As I was leaving the museum, I got a text message from Rita saying that the gardens were fabulous and that I should come look. So I went around the back of the museum building, and realised what she meant, with many different styles of garden created in the area previously used by the workers as vegetable gardens. I started looking for Rita in one of the gardens, which was a ring of trees, sheltering a lush garden kept moist with a water mist system that actuated every time you entered. Within the circle are various seating places, giving the perfect hideaway on a hot day. It reminded me of the area that my daughter Emma is creating with partner John on their farm near Castelmaine in Victoria - food for thought! The panorama photo below is slightly misleading - the trees at far left and far right are only about 1m apart, at the entranceway to the garden.
I continued searching for Rita and finally found her in a modern garden featuring many mirrored pyramids, which gave unexpected views of other parts of the garden and of the old saltworks buildings in the background. Great place for faux-selfies.
Finally after several hours, we dragged ourselves away from Saline Royale at around 1900h, even though there was lots more to see, and started the drive back to SJDL. But by now we were getting hungry, and so we kept an eye out for any small country restaurants.
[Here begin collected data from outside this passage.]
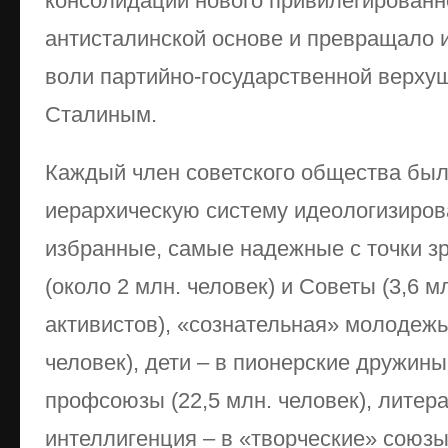
консолидации нового привилегированн
антисталинской основе и превращало 
воли партийно-государственной верхуш
Сталиным.
Каждый член советского общества был
иерархическую систему идеологизиров
избранные, самые надежные с точки зр
(около 2 млн. человек) и Советы (3,6 м
активистов), «сознательная» молодежь
человек), дети – в пионерские дружины
профсоюзы (22,5 млн. человек), литер
интеллигенция – в «творческие» союзы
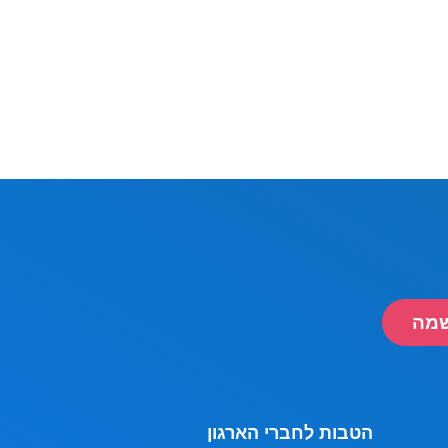
מה
הטבות לחברי הארגון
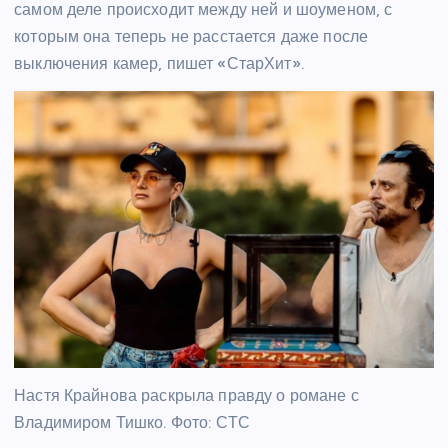
самом деле происходит между ней и шоуменом, с
которым она теперь не расстается даже после
выключения камер, пишет «СтарХит».
Настя Крайнова раскрыла правду о романе с
Владимиром Тишко. Фото: СТС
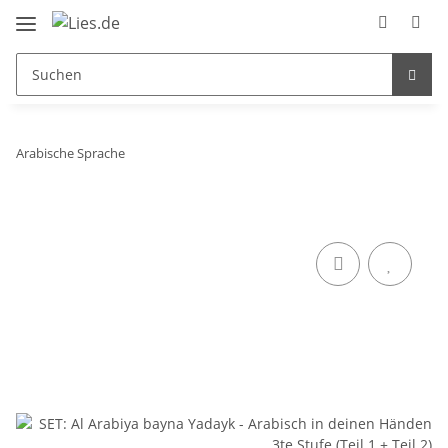
Arabische Sprache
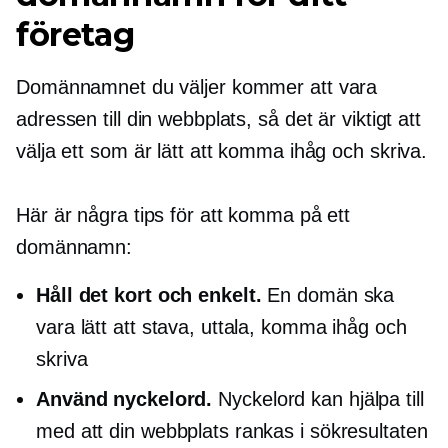
företag
Domännamnet du väljer kommer att vara
adressen till din webbplats, så det är viktigt att
välja ett som är lätt att komma ihåg och skriva.
Här är några tips för att komma på ett
domännamn:
Håll det kort och enkelt.
En domän ska
vara lätt att stava, uttala, komma ihåg och
skriva
Använd nyckelord.
Nyckelord kan hjälpa till
med att din webbplats rankas i sökresultaten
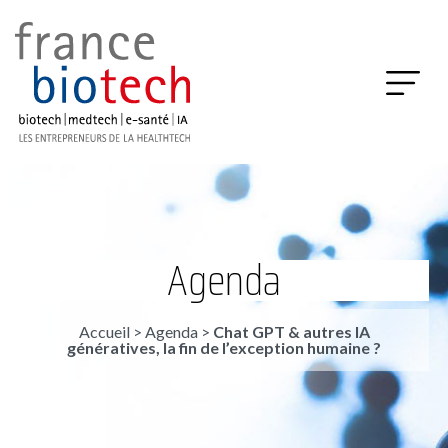
Agenda
Accueil
>
Agenda
>
Chat GPT & autres IA
génératives, la fin de l’exception humaine ?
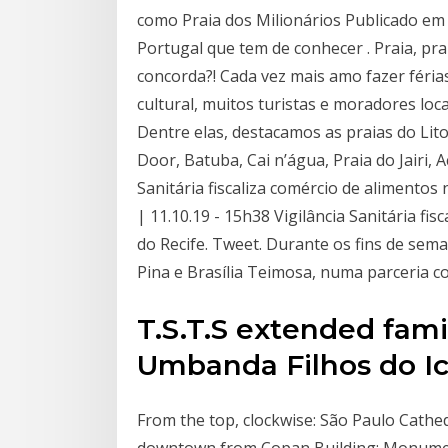
como Praia dos Milionários Publicado em 
Portugal que tem de conhecer . Praia, pra
concorda?! Cada vez mais amo fazer féria
cultural, muitos turistas e moradores loc
Dentre elas, destacamos as praias do Lito
Door, Batuba, Cai n’água, Praia do Jairi,
Sanitária fiscaliza comércio de alimentos
| 11.10.19 - 15h38 Vigilância Sanitária fi
do Recife. Tweet. Durante os fins de sem
Pina e Brasília Teimosa, numa parceria c
T.S.T.S extended fami
Umbanda Filhos do Ic
From the top, clockwise: São Paulo Cathed
downtown from Copan Building; Monument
And as luck would have it, we found one (Le Bouchon des Radeliers) as we drove through the town of Chamblay. We quickly pulled over and walked back, to find it empty, but with staff setting the tables for an evening's trade. We had cool drinks, entrees and dessert, and by the time we left just after 2100h, it was packed (and this was a Wednesday night). Very cute and folksy, with handwritten, but extensive, menus, and all good quality food. It even had a classic French waiter standing next to their long list of awards, and meringues with coffee (just for you, Flis). Highly recommended.
After 2200h, we arrived back in SJDL, tired but happy. One thing about the barge being immmobilised is that you get to see many other things (if you have a car available) that you might never have had time to see otherwise.